Il célèbre ensuite les relations de l'âme humaine avec l'infini, dans des strophes d'une grande élévation. Le poète a été récompensé d'avoir puisé cette fois son inspiration aux sources éternelles, que ne trouble pas le limon des passions terrestres:
Créature d'un jour qui t'agites une heure,
De quoi viens-tu te plaindre et qui te fait gémir?
Ton âme t'inquiète, et tu crois qu'elle pleure:
Ton âme est immortelle et tes pleurs vont tarir.
. . . . . . . . . . . . . . . . . . . .
Ton corps est abattu du mal de ta pensée;
Tu sens ton front peser et tes genoux fléchir.
Tombe, agenouille-toi, créature insensée:
Ton âme est immortelle, et la mort va venir.
Tes os dans le cercueil vont tomber en poussière;
Ta mémoire, ton nom, ta gloire vont périr,
Mais non pas ton amour, si ton amour t'est chère:
Ton âme est immortelle, et va s'en souvenir.
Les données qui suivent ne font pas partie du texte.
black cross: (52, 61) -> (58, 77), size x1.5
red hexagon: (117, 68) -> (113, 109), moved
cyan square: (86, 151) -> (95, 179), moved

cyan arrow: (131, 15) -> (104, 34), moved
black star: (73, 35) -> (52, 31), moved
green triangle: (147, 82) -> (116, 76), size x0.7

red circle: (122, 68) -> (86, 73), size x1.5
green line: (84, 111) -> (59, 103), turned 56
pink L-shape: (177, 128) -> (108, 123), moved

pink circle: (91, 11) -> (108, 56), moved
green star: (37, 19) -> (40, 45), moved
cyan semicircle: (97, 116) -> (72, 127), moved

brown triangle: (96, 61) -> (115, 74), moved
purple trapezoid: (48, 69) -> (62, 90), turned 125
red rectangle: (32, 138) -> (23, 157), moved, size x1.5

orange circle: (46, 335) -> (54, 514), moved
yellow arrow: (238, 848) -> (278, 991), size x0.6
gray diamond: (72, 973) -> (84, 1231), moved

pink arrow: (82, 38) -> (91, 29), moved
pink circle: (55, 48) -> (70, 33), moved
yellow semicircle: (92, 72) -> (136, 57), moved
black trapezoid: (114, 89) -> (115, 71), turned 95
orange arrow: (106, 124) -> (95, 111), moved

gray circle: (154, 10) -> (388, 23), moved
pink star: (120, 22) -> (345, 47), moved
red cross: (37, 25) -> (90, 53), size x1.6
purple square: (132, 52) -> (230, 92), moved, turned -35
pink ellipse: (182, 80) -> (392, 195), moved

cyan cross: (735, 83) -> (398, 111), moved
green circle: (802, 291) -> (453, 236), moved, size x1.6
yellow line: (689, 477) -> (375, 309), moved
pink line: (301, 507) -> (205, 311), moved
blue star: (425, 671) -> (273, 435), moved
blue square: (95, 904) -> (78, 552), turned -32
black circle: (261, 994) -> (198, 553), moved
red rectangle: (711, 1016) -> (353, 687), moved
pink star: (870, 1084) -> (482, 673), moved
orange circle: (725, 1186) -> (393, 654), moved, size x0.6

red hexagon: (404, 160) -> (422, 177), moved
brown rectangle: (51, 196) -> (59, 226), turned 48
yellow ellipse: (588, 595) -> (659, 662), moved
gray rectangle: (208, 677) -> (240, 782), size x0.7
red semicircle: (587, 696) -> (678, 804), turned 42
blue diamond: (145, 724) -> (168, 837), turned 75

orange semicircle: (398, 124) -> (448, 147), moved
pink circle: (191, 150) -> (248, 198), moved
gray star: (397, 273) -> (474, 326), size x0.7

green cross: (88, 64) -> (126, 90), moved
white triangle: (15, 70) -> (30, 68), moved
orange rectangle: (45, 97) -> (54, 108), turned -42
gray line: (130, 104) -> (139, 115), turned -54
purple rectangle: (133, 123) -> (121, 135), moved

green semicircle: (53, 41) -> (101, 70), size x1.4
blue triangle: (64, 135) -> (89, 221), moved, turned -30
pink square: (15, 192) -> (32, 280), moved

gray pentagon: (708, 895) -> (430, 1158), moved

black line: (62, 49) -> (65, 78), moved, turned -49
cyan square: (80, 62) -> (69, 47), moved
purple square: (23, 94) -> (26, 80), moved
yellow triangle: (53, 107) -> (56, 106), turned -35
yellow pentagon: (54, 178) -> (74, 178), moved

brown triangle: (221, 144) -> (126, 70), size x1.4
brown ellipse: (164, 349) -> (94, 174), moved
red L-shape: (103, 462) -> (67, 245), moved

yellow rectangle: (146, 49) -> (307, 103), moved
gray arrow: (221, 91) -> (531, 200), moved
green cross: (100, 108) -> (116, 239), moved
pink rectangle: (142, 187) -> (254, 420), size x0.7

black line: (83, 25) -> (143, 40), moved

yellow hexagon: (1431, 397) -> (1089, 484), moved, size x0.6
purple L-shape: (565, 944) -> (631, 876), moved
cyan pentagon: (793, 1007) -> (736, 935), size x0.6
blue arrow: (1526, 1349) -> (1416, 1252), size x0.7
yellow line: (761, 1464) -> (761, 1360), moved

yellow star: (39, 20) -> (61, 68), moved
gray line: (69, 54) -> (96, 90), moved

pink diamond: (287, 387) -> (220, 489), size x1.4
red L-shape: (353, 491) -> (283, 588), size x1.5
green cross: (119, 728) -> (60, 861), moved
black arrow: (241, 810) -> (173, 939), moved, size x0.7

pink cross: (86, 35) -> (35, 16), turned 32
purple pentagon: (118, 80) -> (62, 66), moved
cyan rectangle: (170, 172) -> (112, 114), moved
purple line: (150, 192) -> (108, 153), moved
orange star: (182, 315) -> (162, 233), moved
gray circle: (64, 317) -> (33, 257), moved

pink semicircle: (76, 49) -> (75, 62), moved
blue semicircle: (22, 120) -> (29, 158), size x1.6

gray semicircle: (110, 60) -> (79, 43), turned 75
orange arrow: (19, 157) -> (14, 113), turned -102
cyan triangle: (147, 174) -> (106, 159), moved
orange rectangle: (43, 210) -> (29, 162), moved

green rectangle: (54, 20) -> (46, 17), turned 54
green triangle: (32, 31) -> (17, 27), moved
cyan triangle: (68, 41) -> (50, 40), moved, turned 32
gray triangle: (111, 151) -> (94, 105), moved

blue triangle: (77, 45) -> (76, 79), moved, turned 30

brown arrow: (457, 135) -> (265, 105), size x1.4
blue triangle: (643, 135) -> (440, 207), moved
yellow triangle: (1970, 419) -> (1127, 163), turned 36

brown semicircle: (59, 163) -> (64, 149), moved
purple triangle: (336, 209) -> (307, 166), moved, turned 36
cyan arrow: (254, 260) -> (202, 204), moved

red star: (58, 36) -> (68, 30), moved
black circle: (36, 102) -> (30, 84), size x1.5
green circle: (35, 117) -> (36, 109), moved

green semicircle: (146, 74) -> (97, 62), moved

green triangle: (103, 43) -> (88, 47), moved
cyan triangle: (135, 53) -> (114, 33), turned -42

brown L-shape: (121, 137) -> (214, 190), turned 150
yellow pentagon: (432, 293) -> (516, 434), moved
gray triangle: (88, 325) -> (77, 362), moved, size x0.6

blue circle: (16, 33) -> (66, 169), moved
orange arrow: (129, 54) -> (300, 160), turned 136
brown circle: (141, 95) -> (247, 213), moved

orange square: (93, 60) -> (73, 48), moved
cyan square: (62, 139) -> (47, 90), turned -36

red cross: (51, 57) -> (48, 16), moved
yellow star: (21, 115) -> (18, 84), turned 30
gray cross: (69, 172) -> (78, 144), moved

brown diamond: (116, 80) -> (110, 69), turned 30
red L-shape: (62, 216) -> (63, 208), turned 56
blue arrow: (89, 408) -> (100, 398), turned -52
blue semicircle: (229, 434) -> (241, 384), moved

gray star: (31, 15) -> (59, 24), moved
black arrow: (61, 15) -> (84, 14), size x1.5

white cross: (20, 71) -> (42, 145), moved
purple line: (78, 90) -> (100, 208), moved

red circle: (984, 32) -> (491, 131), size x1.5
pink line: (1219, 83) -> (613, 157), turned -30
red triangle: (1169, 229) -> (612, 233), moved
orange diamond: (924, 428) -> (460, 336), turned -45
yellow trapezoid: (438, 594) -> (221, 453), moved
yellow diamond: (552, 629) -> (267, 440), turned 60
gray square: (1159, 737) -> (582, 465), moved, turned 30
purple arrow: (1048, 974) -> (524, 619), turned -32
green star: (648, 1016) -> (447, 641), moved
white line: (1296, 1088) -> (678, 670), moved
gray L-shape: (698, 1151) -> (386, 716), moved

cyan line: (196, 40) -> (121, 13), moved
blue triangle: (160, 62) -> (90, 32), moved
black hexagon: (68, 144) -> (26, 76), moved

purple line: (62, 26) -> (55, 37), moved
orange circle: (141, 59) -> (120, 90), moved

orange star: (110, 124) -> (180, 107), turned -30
En rapprochant de cette page le fragment de vers où se résume l'Espoir en Dieu (15 février 1838): «malgré moi l'infini me tourmente», on a toute la religion de Musset, du Musset guéri, selon son expression, de la «vilaine maladie du doute». Sa religion n'est, à vrai dire, qu'une religiosité peu exigeante, pas assez gênante. Il en a précisé la nature et les limites dans une lettre à la duchesse de Castries (sept. ou oct. 1840): «La croyance en Dieu est innée en moi; le dogme et la pratique me sont impossibles, mais je ne veux me défendre de rien; certainement je ne suis pas mûr sous ce rapport».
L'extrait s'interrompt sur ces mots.